Une pollution invisible au fond des abysses
Dans l’Atlantique nord-est, à plus de 4 000 mètres de profondeur, dorment des milliers de fûts remplis de déchets nucléaires. Pendant presque 50 ans, les grandes puissances ont vu l’océan comme une solution simple pour se débarrasser de la radioactivité. Aujourd’hui, cette époque semble lointaine, mais les traces sont toujours là.
Une pratique longtemps tolérée
De 1946 à 1993, quatorze pays ont utilisé la mer comme décharge nucléaire. Les déchets, souvent à faible ou moyenne activité, étaient enfermés dans des barils étanches puis jetés dans les zones profondes. À cette époque, l’idée semblait logique : l’océan, vaste et stable, serait capable d’absorber la pollution. On sait maintenant que ce choix était risqué.
Une zone mal connue et difficile d’accès
Les scientifiques ne disposent que de cartes approximatives sur la localisation de ces dépôts. Aucun système de suivi précis n’avait été mis en place. De nombreux documents ont été égarés ou jamais rendus publics. Résultat : personne ne sait où sont précisément les barils, ni dans quel état ils se trouvent aujourd’hui.
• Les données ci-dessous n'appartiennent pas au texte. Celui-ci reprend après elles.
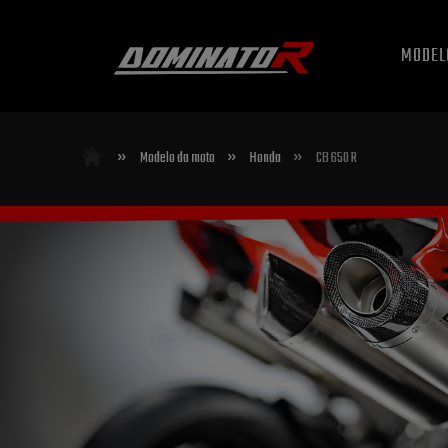
MODEL
»
»
»
Modelo da moto
Honda
CB 650 R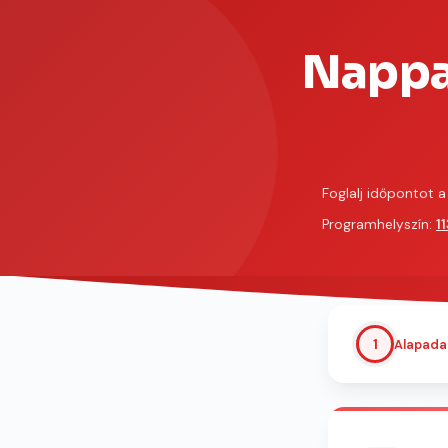
Nappal
Foglalj időpontot a
Programhelyszín:
1
1
Alapada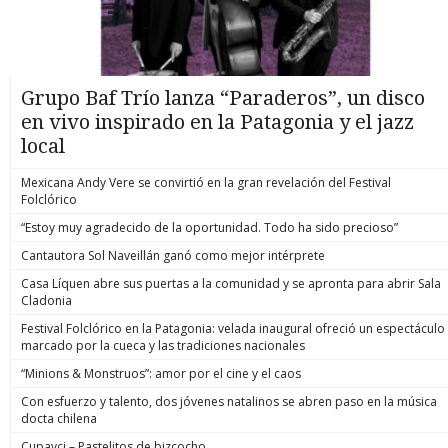
Grupo Baf Trío lanza “Paraderos”, un disco
en vivo inspirado en la Patagonia y el jazz
local
Mexicana Andy Vere se convirtió en la gran revelación del Festival
Folclórico
“Estoy muy agradecido de la oportunidad. Todo ha sido precioso”
Cantautora Sol Naveillán ganó como mejor intérprete
Casa Líquen abre sus puertas a la comunidad y se apronta para abrir Sala
Cladonia
Festival Folclórico en la Patagonia: velada inaugural ofreció un espectáculo
marcado por la cueca y las tradiciones nacionales
“Minions & Monstruos”: amor por el cine y el caos
Con esfuerzo y talento, dos jóvenes natalinos se abren paso en la música
docta chilena
Cupavci – Pastelitos de bizcocho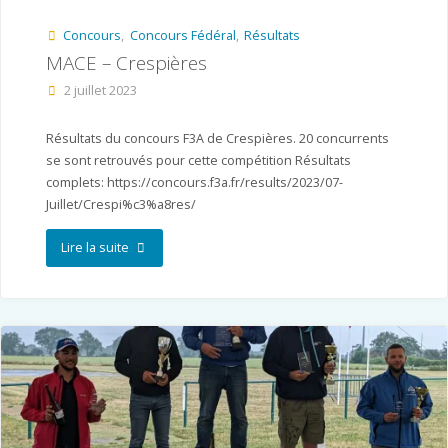
en
Concours
,
Concours Fédéral
,
Résultats
Provence
MACE – Crespières
(MACAP)"
2 juillet 2023
Résultats du concours F3A de Crespières. 20 concurrents
se sont retrouvés pour cette compétition Résultats
complets: https://concours.f3a.fr/results/2023/07-
Juillet/Crespi%c3%a8res/
"MACE
Lire la suite
–
Crespières"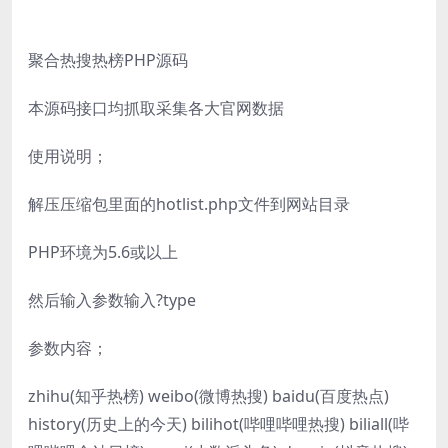
聚合热搜热榜PHP源码
本源码接口均抓取采集各大官网数据
使用说明；
解压压缩包里面的hotlist.php文件到网站目录
PHP环境为5.6或以上
然后输入参数输入?type
参数内容；
zhihu(知乎热榜) weibo(微博热搜) baidu(百度热点)
history(历史上的今天) bilihot(哔哩哔哩热搜) biliall(哔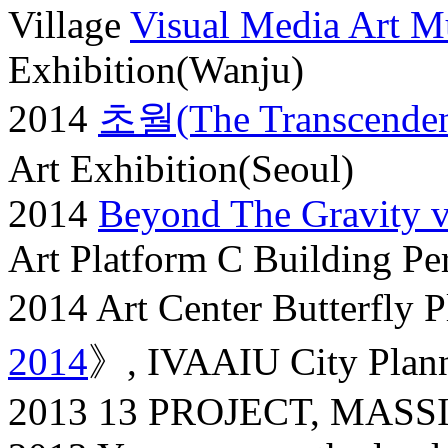
Village
Visual Media Art 
Exhibition(Wanju)
2014
초월(The Transcenden
Art Exhibition(Seoul)
2014
Beyond The Gravity v
Art Platform C Building Pe
2014 Art Center Butterfly 
2014
》, IVAAIU City Plann
2013 13 PROJECT, MASSIS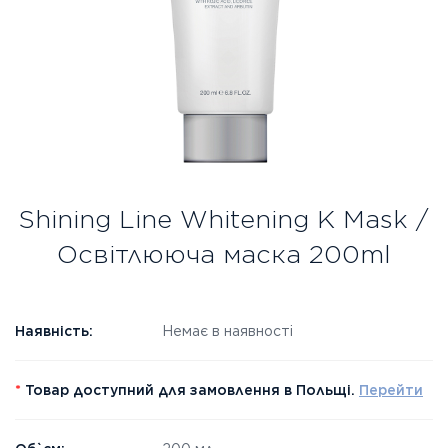
Безкоштовна консультація
Вхід/Реєстрація
UA
RU
Shining Line Whitening K Mask /
Освітлююча маска 200ml
Наявність:
Немає в наявності
*
Товар доступний для замовлення в Польщі.
Перейти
Une expédition pour percer les secrets de l’abîme
Pour la première fois, une équipe française va mener une exploration d’envergure. Portée par le CNRS, l’Ifremer et la flotte océanographique nationale, cette mission partira le 16 juin depuis Brest. L’objectif : cartographier la zone, repérer les fûts, et prélever des échantillons autour de ces déchets.
Un robot sous-marin au cœur de la mission
Le robot autonome UlyX est le cerveau et les yeux de l’expédition. Capable de descendre jusqu’à 6 000 mètres, il utilisera des sonars, caméras haute définition et capteurs pour explorer les fonds marins. Il collectera aussi de l’eau, des sédiments et des organismes pour analyser la présence éventuelle de radioactivité.
Une technologie au service de la précision
Grâce à ses outils, UlyX pourra créer une cartographie très fine des zones contaminées. Contrairement aux campagnes passées, cette mission ne travaille plus à l’aveugle. Les chercheurs veulent enfin localiser les barils, évaluer leur état, et identifier les zones à risque potentiel.
Des barils vieillissants et des éléments instables
Les fûts immergés étaient conçus pour durer entre 20 et 25 ans. Ce délai est aujourd’hui largement dépassé. Certains barils sont probablement corrodés ou fissurés. Même si les déchets sont peu radioactifs, certains radionucléides comme le strontium 90 peuvent poser problème en s’intégrant dans la chaîne alimentaire.
Un impact encore mal compris
Les chercheurs veulent savoir comment ces substances circulent dans l’eau ou dans les sédiments. Certains éléments peuvent être piégés au fond, d’autres peuvent être absorbé par des poissons ou des invertébrés. Ce travail de terrain est essentiel pour évaluer les conséquences à long terme de cette pollution invisible.
Une démarche transparente et scientifique
Les données recueillies pendant cette mission seront partagées publiquement. Il ne s’agit pas d’accuser ou de juger le passé, mais de comprendre les erreurs et leurs impacts. Une seconde expédition est déjà prévue pour affiner les premiers résultats et mieux évaluer l’état global de cette décharge sous-marine.
Un héritage du siècle nucléaire
Cette mission soulève une question essentielle : que faire des déchets nucléaires à long terme ? Si aujourd’hui l’immersion est interdite, l’héritage reste. Et il oblige à repenser la gestion des déchets, en mer comme sur terre. La science avance, mais les abysses, eux, n’ont rien oublié.